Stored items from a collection
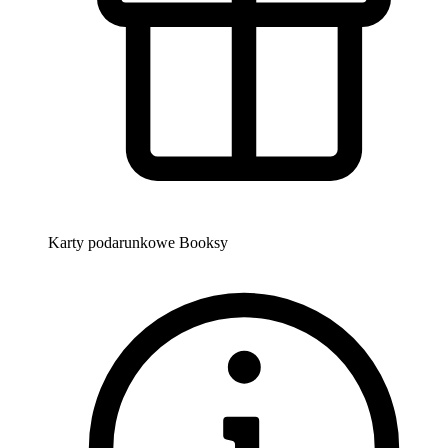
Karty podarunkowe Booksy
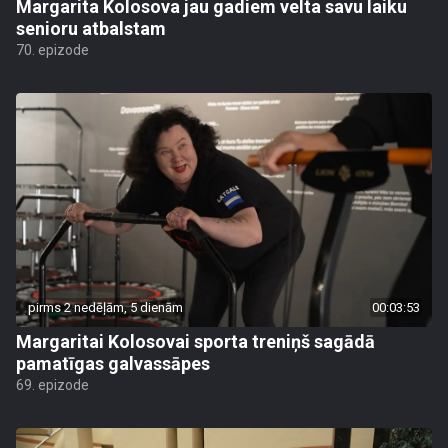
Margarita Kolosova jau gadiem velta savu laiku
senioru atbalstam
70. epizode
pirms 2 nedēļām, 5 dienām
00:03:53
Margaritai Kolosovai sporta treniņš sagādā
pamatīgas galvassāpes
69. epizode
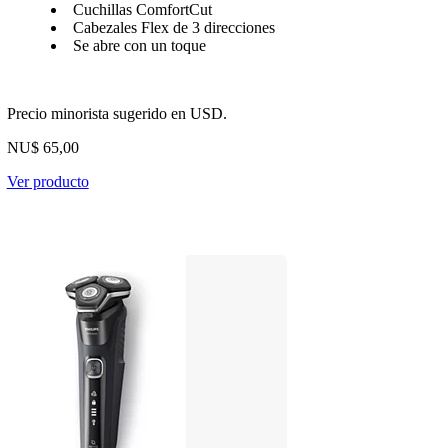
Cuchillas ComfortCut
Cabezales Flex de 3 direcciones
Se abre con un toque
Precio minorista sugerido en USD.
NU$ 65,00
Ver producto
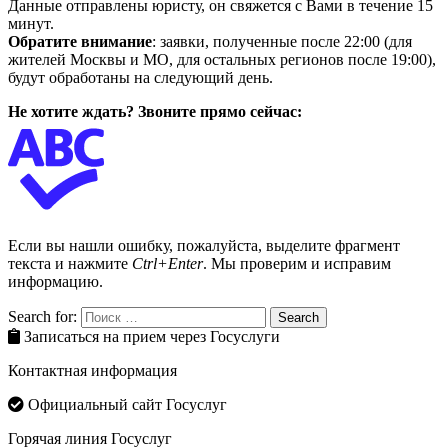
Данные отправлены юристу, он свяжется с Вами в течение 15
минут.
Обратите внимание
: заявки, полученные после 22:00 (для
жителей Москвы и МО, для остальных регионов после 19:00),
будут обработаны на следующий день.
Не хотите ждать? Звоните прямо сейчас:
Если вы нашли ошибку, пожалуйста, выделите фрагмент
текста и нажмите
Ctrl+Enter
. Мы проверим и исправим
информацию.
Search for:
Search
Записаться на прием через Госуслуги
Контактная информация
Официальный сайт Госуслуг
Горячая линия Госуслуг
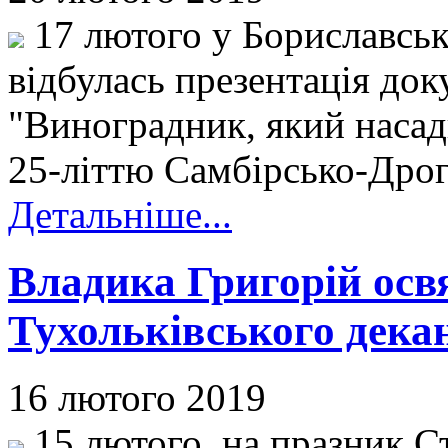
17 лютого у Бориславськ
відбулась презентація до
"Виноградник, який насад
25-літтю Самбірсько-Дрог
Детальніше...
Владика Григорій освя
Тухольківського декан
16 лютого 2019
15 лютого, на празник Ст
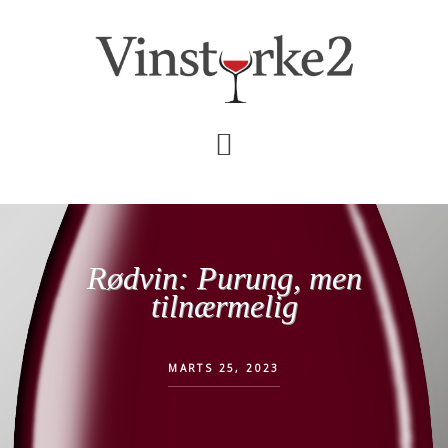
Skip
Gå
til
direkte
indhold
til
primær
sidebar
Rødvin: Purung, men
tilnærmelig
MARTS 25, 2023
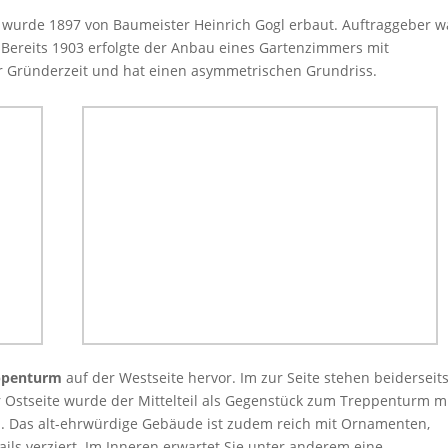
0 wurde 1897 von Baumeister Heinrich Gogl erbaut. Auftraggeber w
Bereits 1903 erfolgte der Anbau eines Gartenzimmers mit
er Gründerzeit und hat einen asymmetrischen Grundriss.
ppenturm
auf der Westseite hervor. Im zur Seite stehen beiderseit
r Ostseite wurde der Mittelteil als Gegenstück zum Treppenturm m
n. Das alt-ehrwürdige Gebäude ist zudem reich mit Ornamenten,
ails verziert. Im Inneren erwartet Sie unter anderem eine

> [GOAL OF THE EXERCISE] Which of the lines above hold the string "wurde"? Pick each of them out.

> [RESULT BELOW]
0 wurde 1897 von Baumeister Heinrich Gogl erbaut. Auftraggeber w
r Ostseite wurde der Mittelteil als Gegenstück zum Treppenturm m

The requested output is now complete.